Before Builder Days, learning was happening in pockets. Builder Days forced something different and what we saw was messy and energizing in equal measure. Designers who’d been lurking suddenly had a forcing function, and teams circling AI integration for months had no choice but to try it. Some things broke, and a lot of things surprised people in a good way.

But the real learning happened after Builder Days.We brought together a handful of designers who’d had mixed experiences and asked what they actually learned. The answers were honest and spicy in the best way.
- Human judgement is a non-negotiable: The speed of AI output demands a corresponding increase in coordination, communication, and human oversight — not less.
- Upfront planning is everything: The teams that thrived had a clear plan from day one — defined ownership, a shared working model, and early, frequent progress sharing.

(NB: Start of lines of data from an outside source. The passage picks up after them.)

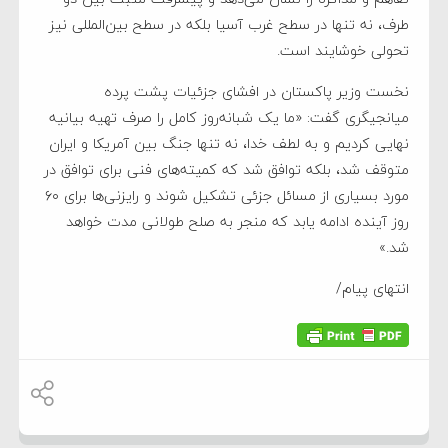
طرف، نه تنها در سطح غرب آسیا بلکه در سطح بین‌المللی نیز
تحولی خوشایند است.
نخست وزیر پاکستان در افشای جزئیات پشت پرده
میانجیگری گفت: «ما یک شبانه‌روز کامل را صرف تهیه بیانیه
نهایی کردیم و به لطف خدا، نه تنها جنگ بین آمریکا و ایران
متوقف شد، بلکه توافق شد که کمیته‌های فنی برای توافق در
مورد بسیاری از مسائل جزئی تشکیل شوند و رایزنی‌ها برای ۶۰
روز آینده ادامه یابد که منجر به صلح طولانی مدت خواهد
شد.»
انتهای پیام/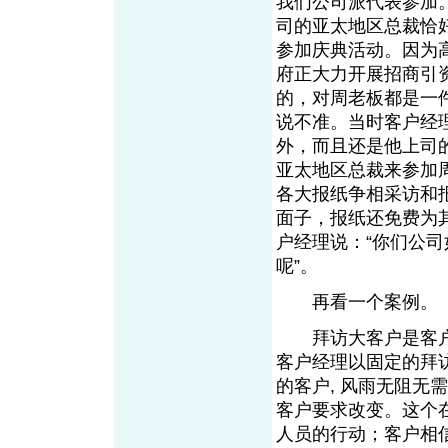
我们公司派代表参加
司的亚太地区总裁恰
参加庆典活动。因为
府正大力开展招商引
的，对周老板都是一
说不准。当时客户经
外，而且还是他上司
亚太地区总裁来参加
各大报纸争相采访和
面子，报纸还免费为
户经理说：“你们公
呢”。
再看一个案例。
拜访大客户是客户经
客户经理以固定的拜
的客户, 风雨无阻
客户要求改变。这个
人员的行动；客户相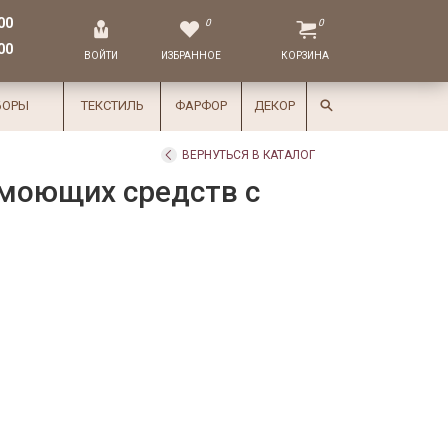
00
0
0
00
ВОЙТИ
ИЗБРАННОЕ
КОРЗИНА
БОРЫ
ТЕКСТИЛЬ
ФАРФОР
ДЕКОР
ВЕРНУТЬСЯ В КАТАЛОГ
 моющих средств с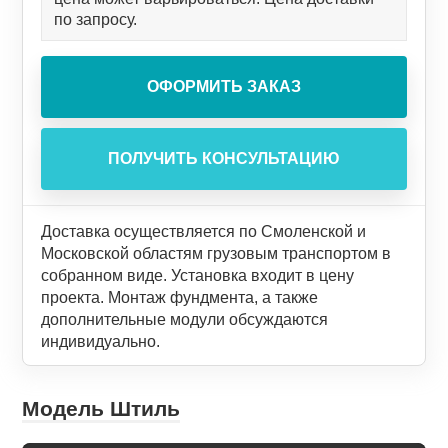
по запросу.
Доставка осуществляется по Смоленской и
Московской областям грузовым транспортом в
собранном виде. Установка входит в цену
проекта. Монтаж фундмента, а также
дополнительные модули обсуждаются
индивидуально.
Модель Штиль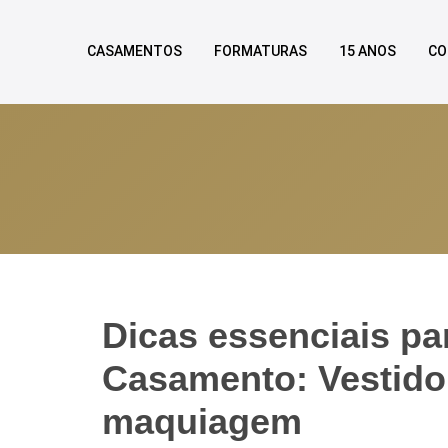
CASAMENTOS
FORMATURAS
15 ANOS
CO
Dicas essenciais pa
Casamento: Vestido
maquiagem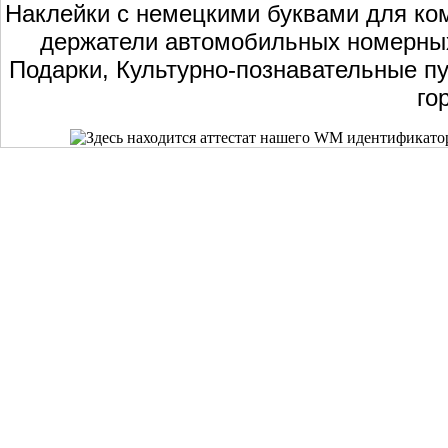
Наклейки с немецкими буквами для ком
держатели автомобильных номерных 
Подарки, Культурно-познавательные пу
го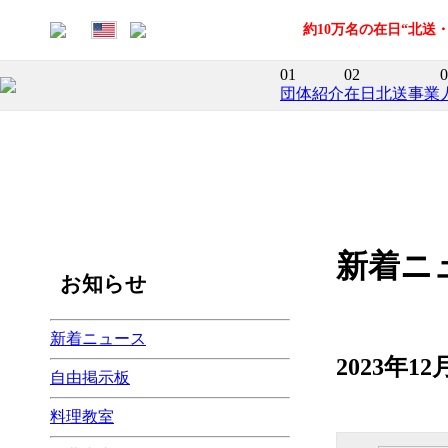
約10万名の在日“北
01
02
0
団体紹介
在日北送事業
新着ニ
お知らせ
新着ニュース
2023年
自由掲示板
料理教室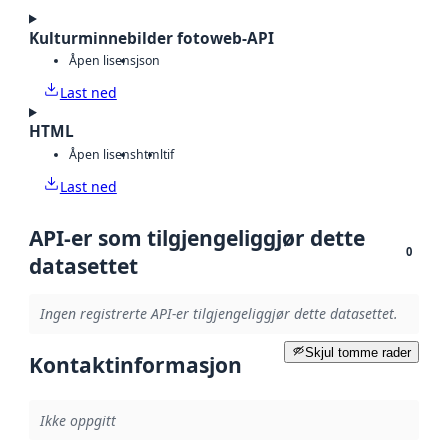
Kulturminnebilder fotoweb-API
Åpen lisens
json
Last ned
HTML
Åpen lisens
html
tif
Last ned
API-er som tilgjengeliggjør dette
0
datasettet
Ingen registrerte API-er tilgjengeliggjør dette datasettet.
Skjul tomme rader
Kontaktinformasjon
Ikke oppgitt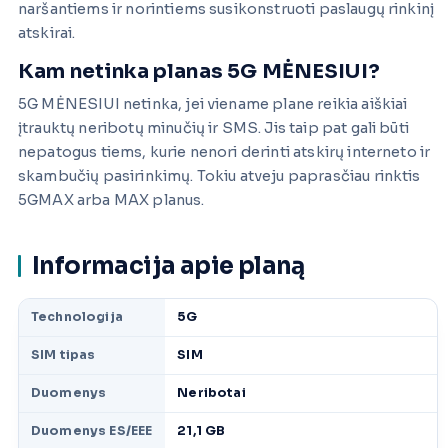
naršantiems ir norintiems susikonstruoti paslaugų rinkinį
atskirai.
Kam netinka planas 5G MĖNESIUI?
5G MĖNESIUI netinka, jei viename plane reikia aiškiai
įtrauktų neribotų minučių ir SMS. Jis taip pat gali būti
nepatogus tiems, kurie nenori derinti atskirų interneto ir
skambučių pasirinkimų. Tokiu atveju paprasčiau rinktis
5GMAX arba MAX planus.
Informacija apie planą
Technologija
5G
SIM tipas
SIM
Duomenys
Neribotai
Duomenys ES/EEE
21,1 GB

- The harness matters as much as the model: A great model alone isn’t enough. Investing in the “harness” — prompts, claude.md, skills, and documentation — is what unlocks product-quality AI output.
- Collaboration models are shifting: AI shifts collaboration from optimizing async work to spending more time on meaningful, high-value activities: decisions, brainstorming, and shared ideation.
One designer spent her three days trying to understand her own relationship with AI. Not building something to show, not optimizing a workflow, simply just sitting with it and asking it hard questions. Her conclusion? “It’s complicated.”
And you know what? That’s okay. That’s also a really good finding. Not every designer walked away with a working prototype or a merged PR. Some walked away with something harder to measure and more important: a clearer sense of where they currently stand with this technology, what excites them, what makes them uneasy, and what questions they still need to answer for themselves.
That’s the thing about building a learning culture: the value isn’t always in the output. Sometimes it’s in the container. When people know there’s a place to bring their confusion, they bring it. And when confusion is visible, it becomes something the whole team can work on together.
Start With the Community
We’re still in the middle of this. Builder Days just ended. The channel is still buzzing. Our AI programming will keep evolving based on what the team actually needs. But if we could pass one thing on to another design team, it’s this: don’t start with the tools, start with the people. Find your beginners. Give them a place to be curious without embarrassment. Put them next to someone who’s one step ahead, not ten. And give the whole team enough protected time to practice together.
The tools will keep changing, but the culture you build around learning them is what compounds. And as someone whose job is to clear the path for designers, I met this AI moment the only way I know how to approach a program: start with the people.